ZStack

The model-based testing system is a sub-project in zstack-woodpecker. With finite-state machines and action selection strategies, it can generate random API operations that may run forever unless a defect is found, or pre-defined exit conditions are met. ZStack relies on model-based testing to test corner cases that hardly happen in real world, which compensates integration testing and system testing in terms of test coverage.

Overview

Test coverage is an important indicator that judges the quality of a testing system. Regular testing methodologies such as unit testing, integration testing, and system testing all of which are designed by human logical thinking are very hard to cover corner cases of the software. This problem becomes more obvious in IaaS software that manage different sub-systems that can lead to complex scenarios.

ZStack solves this problem by introducing model-based testing that can generate scenarios consisting of random API combinations that will continuously run until meeting pre-defined exit conditions or finding a defect.
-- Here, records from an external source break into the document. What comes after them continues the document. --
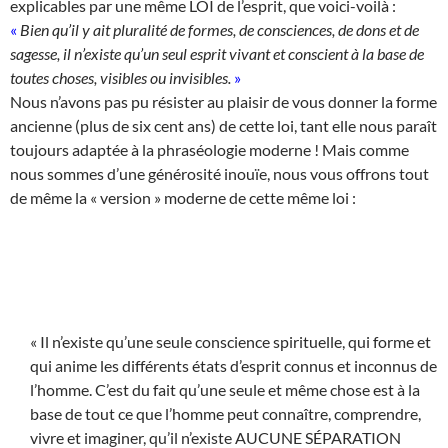
explicables par une même LOI de l’esprit, que voici-voilà :
«
Bien qu’il y ait pluralité de formes, de consciences, de dons et de
sagesse, il n’existe qu’un seul esprit vivant et conscient à la base de
toutes choses, visibles ou invisibles.
»
Nous n’avons pas pu résister au plaisir de vous donner la forme
ancienne (plus de six cent ans) de cette loi, tant elle nous paraît
toujours adaptée à la phraséologie moderne ! Mais comme
nous sommes d’une générosité inouïe, nous vous offrons tout
de même la « version » moderne de cette même loi :
« Il n’existe qu’une seule conscience spirituelle, qui forme et
qui anime les différents états d’esprit connus et inconnus de
l’homme. C’est du fait qu’une seule et même chose est à la
base de tout ce que l’homme peut connaître, comprendre,
vivre et imaginer, qu’il n’existe AUCUNE SÉPARATION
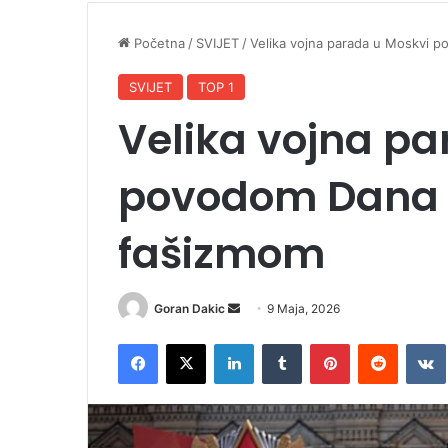
Početna
/
SVIJET
/
Velika vojna parada u Moskvi 
SVIJET
TOP 1
Velika vojna pa
povodom Dana 
fašizmom
Goran Dakic
S
9 Maja, 2026
e
Facebook
X
LinkedIn
Tumblr
Pinterest
Reddit
VK
n
d
a
n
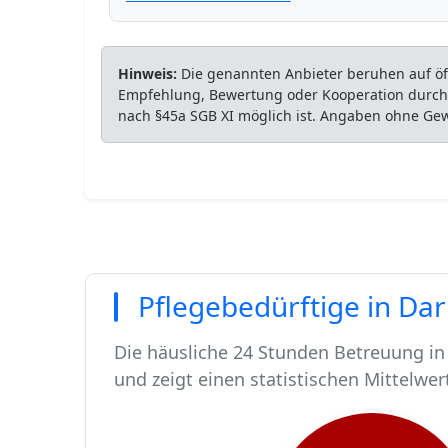
Hinweis:
Die genannten Anbieter beruhen auf öff
Empfehlung, Bewertung oder Kooperation durch P
nach §45a SGB XI möglich ist. Angaben ohne Ge
Pflegebedürftige in Da
Die häusliche 24 Stunden Betreuung in
und zeigt einen statistischen Mittelwer
In Darmstadt leben rund 167029 Mensc
Von diesen 167029 Einwohnern sind run
Ca. 1630 dieser pflegebedürftigen Men
Der Großteil der Pflegebedürftigen in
As machine driven testing, the model-based testing can overcome weaknesses of human logical thinking to conduct tests that are seemly human illogical but API correct, helping discover corner cases that are hard to notice by human leading testing.

An example may help understand the idea; the model-based testing system used to uncover a bug after executing ~200 APIs; after debugging, we found the minimal sequence to reproduce the issue is:

create a VM
stop the VM
create a volume snapshot for the VM's root volume
create a new data volume template from the VM root volume
destroy VM
create a new data volume from the template in step 4
create a new volume snapshot from the data volume in step 6

This operating sequence is apparently illogical, we believe no tester will write an integration testing case or system testing case doing so. This is where machine thinking shines because it doesn't have human feelings and will do things human feels unreasonable. After finding this bug, we generate a regression test to guard the issue for the future.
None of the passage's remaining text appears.